Cardinal Cogeneration makes coal obsolete
Sure, we don't use coal anymore -- but how much better is natural gas?
Monday, October 26, 2009 - 14:37
THE SUN SETS ON STANFORD COAL: A view of the main quad at dusk. (Photo: Jill Clardy/Flickr)
Stanford hasn't used coal for a long, long time. Ever the site for innovation, the school has relied on the Cardinal Cogeneration Plant as its main source of energy since the late 1980s, a key component of Stanford's Central Energy Facility (CEF). But what exactly is cogeneration, and how much better is it actually than coal?
To start with, the Cardinal Cogeneration Plant is one of four CEF components: The Boiler Plant, the Chilled Water Plant, the Cogeneration Plant and the Ice Plant. If this sounds to you like an energy-slanted take on the Fantastic Four, you wouldn't be too far off.
Standing strong as back-up for the Cogeneration Plant is the Boiler Plant, which operates on natural gas and provides supplemental energy resources for peak heating demand. Next, the Chilled Water Plant is what makes the Cogeneration Plant in part so much more sustainable than an ordinary coal-fired one--it captures the excess steam from the cogen plant during the summer when steam loads are low and electricity rates are high, and then provides the steam back to the cogen plant in off-peak and winter months. As for the Ice Plant, it simply provides additional cooling during the summer without having to operate electric chillers when electricity is at peak demand.
Then we have our superhero: The Cardinal Cogeneration Plant. Commissioned in 1987, the plant is a combined cycle power plant that consists of a natural gas powered turbine that powers a 42 MW generator, a waste heat recovery steam generator and a steam power turbine that powers a 14 MW generator. Stanford uses about 60 percent of the electrical power from this plant (the rest is sold back to GE) and then 80 percent of the excess waste heat for the campus's heating needs.
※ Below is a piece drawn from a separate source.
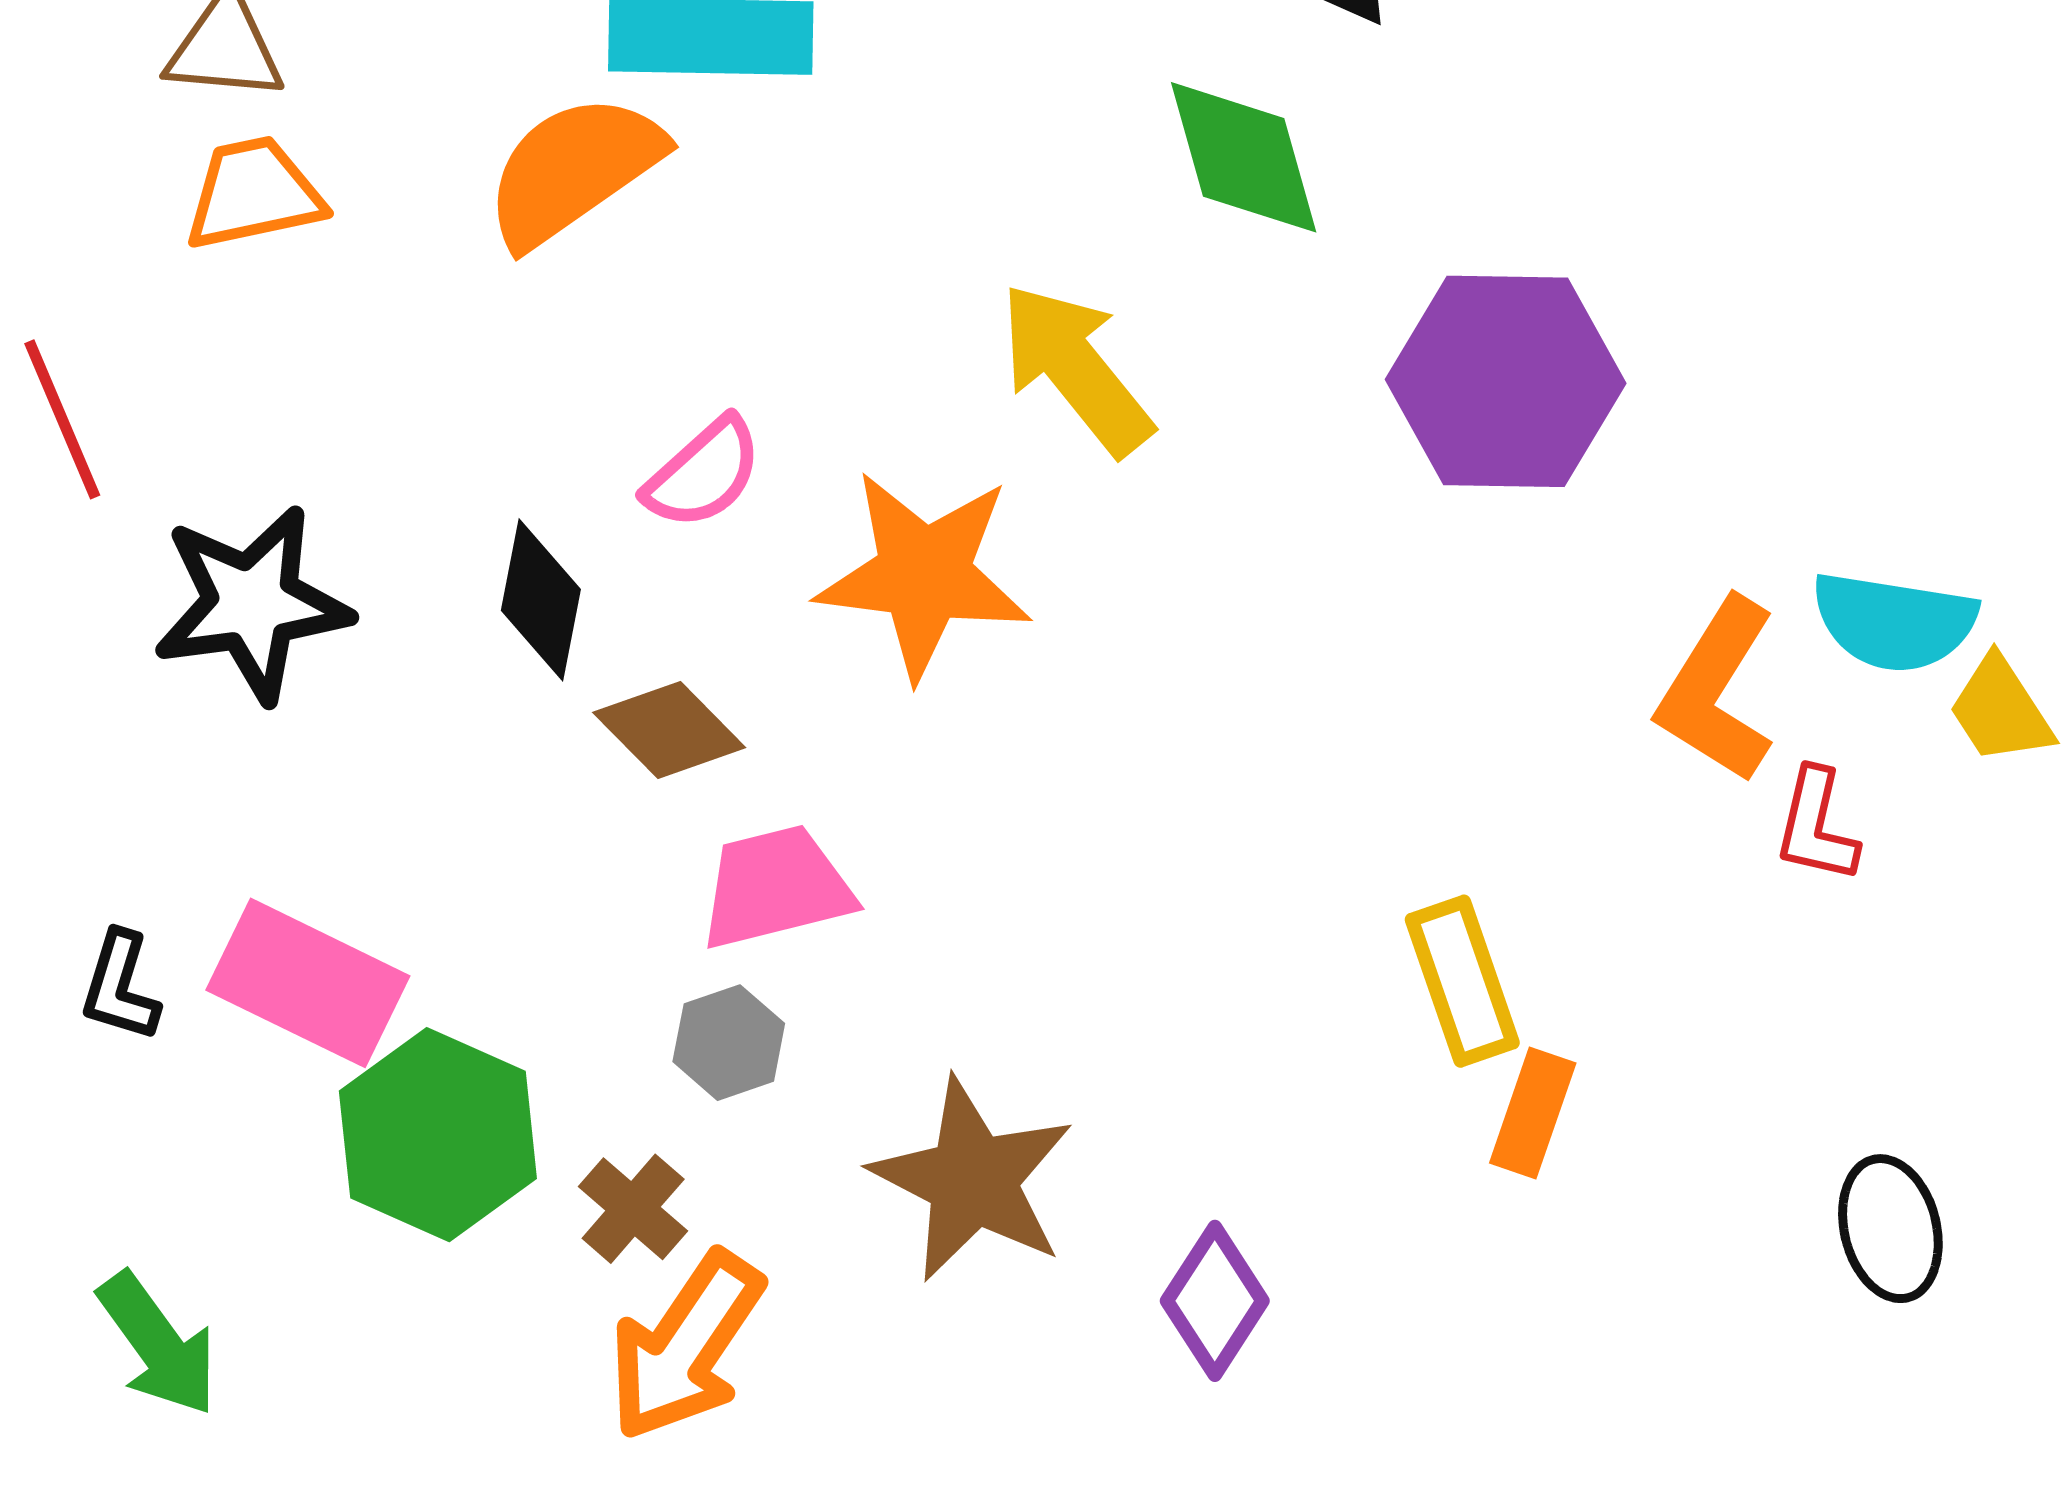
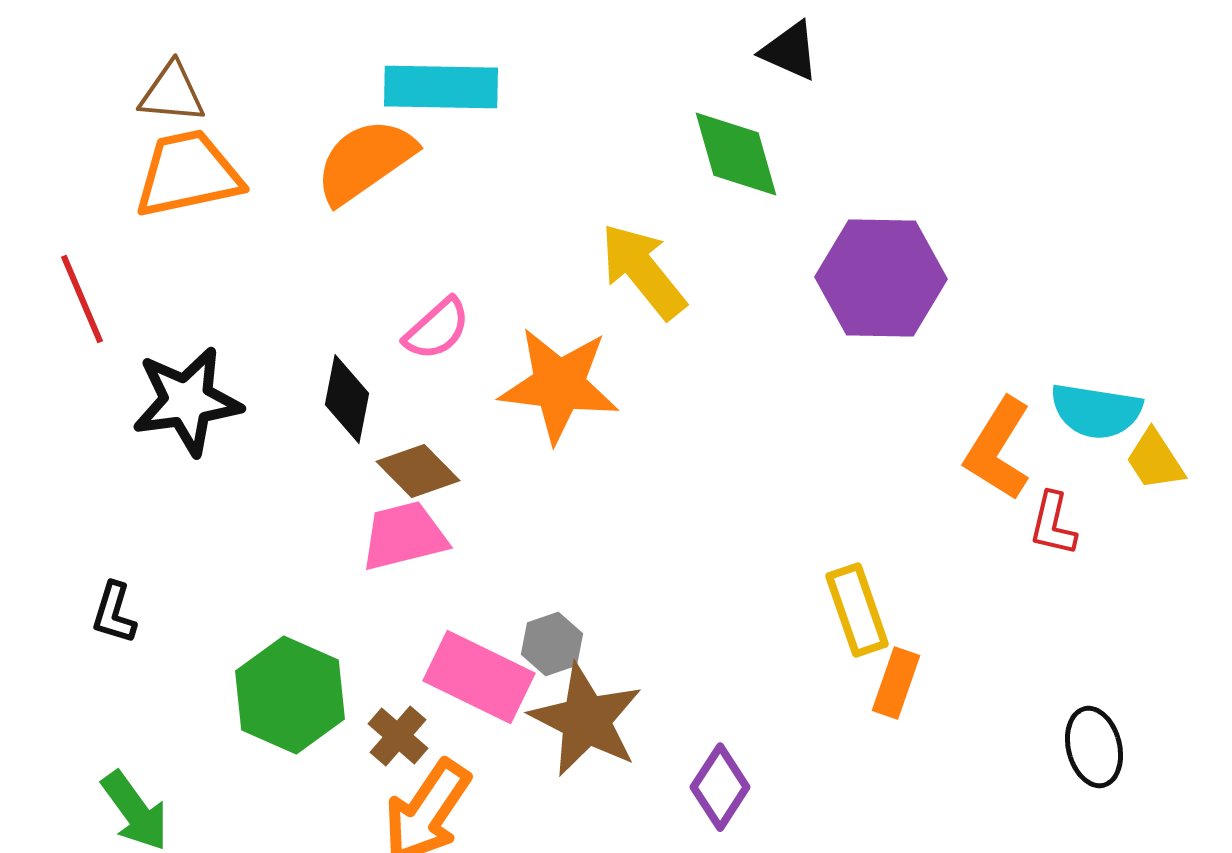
orange trapezoid: (254, 193) -> (188, 174), size x1.4
pink trapezoid: (776, 887) -> (404, 536), moved
pink rectangle: (308, 983) -> (479, 677), moved
gray hexagon: (729, 1043) -> (552, 644), moved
Yet at a sustainability meeting last spring, Stanford sustainability representative Fahmida Ahmed voiced the current concern with cogen: "The fuel being used is still natural gas."
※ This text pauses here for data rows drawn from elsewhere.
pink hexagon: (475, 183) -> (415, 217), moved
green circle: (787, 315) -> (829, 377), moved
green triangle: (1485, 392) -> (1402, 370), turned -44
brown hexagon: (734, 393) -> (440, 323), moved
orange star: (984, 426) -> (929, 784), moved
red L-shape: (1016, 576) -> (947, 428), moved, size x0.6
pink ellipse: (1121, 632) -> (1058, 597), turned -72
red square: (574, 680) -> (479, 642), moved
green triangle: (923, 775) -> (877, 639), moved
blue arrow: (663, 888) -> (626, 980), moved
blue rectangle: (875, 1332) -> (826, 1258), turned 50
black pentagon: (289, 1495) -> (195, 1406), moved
Stanford has indeed come a long way from coal, but now the next step is to come a long way from cogen. The school's energy surveyors recently discovered that the heating demands of the university could already be met by the heat that the campus cooling system removes from the buildings. The reconfiguration project would move the campus from a policy of "cogeneration" to one of "regeneration" -- costing somewhere around $250 million. Yet the high price tag will hopefully be offset by the energy savings the campus will enjoy over the long term.
If you're interested in learning more about Stanford's next steps, check out the recent article about the new plan in Dan Stober's Stanford University News article. And stay tuned for more Stanford energy developments: After we go beyond cogen, who knows what will happen next?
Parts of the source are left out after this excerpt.